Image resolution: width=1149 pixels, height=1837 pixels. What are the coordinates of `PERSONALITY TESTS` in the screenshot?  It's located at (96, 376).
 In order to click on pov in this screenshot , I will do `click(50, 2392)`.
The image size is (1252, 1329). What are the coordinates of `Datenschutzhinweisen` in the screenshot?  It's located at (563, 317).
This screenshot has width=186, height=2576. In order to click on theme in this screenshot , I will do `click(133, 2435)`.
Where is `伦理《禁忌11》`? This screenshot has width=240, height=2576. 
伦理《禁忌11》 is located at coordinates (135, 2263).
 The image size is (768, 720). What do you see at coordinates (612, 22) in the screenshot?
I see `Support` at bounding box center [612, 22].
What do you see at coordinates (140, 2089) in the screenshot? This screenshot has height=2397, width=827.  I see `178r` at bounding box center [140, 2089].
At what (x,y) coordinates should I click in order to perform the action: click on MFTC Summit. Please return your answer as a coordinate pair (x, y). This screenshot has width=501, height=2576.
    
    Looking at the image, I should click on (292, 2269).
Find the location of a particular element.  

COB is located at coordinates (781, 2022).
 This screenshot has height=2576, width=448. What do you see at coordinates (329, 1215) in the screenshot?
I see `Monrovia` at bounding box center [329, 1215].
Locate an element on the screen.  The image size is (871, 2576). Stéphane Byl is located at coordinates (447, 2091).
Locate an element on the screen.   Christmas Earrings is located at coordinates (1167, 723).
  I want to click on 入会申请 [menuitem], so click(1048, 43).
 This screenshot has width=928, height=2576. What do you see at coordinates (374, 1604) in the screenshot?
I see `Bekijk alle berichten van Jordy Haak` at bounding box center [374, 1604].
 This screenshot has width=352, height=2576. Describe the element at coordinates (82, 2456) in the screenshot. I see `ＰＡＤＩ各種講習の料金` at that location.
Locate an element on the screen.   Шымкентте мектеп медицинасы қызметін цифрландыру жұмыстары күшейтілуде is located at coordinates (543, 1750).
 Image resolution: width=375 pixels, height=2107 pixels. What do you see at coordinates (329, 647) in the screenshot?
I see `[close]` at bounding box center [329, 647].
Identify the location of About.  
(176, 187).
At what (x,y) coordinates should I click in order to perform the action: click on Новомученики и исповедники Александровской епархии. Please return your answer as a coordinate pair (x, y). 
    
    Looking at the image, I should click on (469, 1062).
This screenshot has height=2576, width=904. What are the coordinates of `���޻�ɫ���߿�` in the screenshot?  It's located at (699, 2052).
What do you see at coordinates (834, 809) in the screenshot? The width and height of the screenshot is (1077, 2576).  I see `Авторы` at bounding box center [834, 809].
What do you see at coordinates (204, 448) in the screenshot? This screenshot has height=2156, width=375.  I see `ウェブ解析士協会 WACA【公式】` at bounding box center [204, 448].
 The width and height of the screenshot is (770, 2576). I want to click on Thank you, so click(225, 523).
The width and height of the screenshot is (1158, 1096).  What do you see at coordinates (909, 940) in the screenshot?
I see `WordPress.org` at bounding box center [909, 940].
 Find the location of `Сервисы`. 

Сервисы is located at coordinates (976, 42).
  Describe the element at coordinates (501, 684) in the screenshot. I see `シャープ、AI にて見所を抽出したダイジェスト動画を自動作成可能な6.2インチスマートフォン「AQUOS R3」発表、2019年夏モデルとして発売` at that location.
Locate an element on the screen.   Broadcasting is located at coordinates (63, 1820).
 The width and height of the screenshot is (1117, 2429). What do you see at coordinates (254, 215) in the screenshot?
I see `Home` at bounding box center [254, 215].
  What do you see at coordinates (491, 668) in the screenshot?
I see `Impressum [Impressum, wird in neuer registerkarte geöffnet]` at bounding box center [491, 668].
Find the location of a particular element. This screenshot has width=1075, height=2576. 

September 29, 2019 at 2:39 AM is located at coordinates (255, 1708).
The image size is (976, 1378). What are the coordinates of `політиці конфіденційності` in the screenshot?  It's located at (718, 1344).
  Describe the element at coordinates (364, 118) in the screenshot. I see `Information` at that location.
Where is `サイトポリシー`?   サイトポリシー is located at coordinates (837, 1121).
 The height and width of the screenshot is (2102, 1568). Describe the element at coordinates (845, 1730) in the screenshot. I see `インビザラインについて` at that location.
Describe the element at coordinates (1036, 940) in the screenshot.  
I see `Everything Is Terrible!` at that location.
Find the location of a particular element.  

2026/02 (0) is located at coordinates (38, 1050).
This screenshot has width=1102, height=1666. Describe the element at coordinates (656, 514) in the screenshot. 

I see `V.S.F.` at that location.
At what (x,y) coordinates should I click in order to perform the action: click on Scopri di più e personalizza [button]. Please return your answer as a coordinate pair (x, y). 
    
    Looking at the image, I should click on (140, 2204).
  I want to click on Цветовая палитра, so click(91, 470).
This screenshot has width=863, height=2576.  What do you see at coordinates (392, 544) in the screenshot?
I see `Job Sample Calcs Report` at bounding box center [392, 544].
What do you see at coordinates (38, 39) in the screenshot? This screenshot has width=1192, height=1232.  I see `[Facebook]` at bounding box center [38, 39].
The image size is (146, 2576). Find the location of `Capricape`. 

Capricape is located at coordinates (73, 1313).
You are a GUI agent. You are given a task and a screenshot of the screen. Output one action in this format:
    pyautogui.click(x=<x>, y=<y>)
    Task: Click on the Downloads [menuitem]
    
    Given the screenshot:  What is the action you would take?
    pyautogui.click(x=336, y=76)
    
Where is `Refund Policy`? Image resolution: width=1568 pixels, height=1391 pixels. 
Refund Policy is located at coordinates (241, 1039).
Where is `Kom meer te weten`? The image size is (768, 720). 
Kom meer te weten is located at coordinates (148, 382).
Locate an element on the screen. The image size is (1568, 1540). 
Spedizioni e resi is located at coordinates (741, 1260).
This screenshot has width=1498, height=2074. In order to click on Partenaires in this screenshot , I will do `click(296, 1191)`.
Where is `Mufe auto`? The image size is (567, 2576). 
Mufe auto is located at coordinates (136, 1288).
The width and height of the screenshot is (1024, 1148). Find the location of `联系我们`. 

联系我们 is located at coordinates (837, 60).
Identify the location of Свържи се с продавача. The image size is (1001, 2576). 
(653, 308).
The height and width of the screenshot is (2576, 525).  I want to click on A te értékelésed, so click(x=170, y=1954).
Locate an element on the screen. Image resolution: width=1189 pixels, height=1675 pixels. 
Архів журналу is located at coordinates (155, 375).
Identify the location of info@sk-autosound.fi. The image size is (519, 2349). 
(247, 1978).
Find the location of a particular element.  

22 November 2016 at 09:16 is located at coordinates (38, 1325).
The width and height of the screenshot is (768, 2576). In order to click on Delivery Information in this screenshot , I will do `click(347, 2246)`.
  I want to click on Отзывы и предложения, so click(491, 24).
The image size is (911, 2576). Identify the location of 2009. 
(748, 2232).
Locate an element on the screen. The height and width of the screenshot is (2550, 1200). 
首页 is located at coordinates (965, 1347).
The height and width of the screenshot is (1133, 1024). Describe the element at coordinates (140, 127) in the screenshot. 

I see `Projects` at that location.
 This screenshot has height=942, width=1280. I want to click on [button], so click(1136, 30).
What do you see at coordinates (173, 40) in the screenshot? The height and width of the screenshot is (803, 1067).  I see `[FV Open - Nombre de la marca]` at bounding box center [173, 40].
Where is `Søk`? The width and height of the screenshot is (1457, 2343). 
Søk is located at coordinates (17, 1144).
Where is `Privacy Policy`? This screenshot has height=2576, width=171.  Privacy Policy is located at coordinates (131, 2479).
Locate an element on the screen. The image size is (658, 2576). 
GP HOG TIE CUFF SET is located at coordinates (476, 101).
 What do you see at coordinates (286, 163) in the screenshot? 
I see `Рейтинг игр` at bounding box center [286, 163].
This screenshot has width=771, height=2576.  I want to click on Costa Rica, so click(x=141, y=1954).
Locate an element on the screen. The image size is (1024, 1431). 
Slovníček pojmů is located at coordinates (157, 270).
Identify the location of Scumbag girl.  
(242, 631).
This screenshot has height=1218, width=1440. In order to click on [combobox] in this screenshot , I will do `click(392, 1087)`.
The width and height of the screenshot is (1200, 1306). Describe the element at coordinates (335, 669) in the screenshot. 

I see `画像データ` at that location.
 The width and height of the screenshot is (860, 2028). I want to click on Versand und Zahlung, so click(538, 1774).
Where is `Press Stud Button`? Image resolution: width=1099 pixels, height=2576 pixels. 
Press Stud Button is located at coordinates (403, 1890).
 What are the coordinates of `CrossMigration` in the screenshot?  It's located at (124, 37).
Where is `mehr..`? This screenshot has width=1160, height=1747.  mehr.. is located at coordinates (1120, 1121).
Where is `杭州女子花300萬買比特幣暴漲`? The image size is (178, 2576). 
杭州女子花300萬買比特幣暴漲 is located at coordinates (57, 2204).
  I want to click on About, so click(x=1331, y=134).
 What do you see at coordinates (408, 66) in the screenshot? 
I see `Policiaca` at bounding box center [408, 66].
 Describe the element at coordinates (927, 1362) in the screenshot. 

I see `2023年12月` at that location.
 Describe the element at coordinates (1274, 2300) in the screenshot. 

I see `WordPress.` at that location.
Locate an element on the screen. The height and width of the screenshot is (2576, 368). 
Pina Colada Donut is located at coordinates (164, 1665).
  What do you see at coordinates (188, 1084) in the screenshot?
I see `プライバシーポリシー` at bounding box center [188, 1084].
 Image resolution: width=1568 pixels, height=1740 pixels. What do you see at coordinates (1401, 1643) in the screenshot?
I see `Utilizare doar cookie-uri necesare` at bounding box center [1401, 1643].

== Work task ==
Transcribe the records above exactly, from the opening line down to and including the line with "This screenshot has width=186, height=2576.".

== Output ==
Image resolution: width=1149 pixels, height=1837 pixels. What are the coordinates of `PERSONALITY TESTS` in the screenshot?  It's located at (96, 376).
 In order to click on pov in this screenshot , I will do `click(50, 2392)`.
The image size is (1252, 1329). What are the coordinates of `Datenschutzhinweisen` in the screenshot?  It's located at (563, 317).
This screenshot has width=186, height=2576. In order to click on theme in this screenshot , I will do `click(133, 2435)`.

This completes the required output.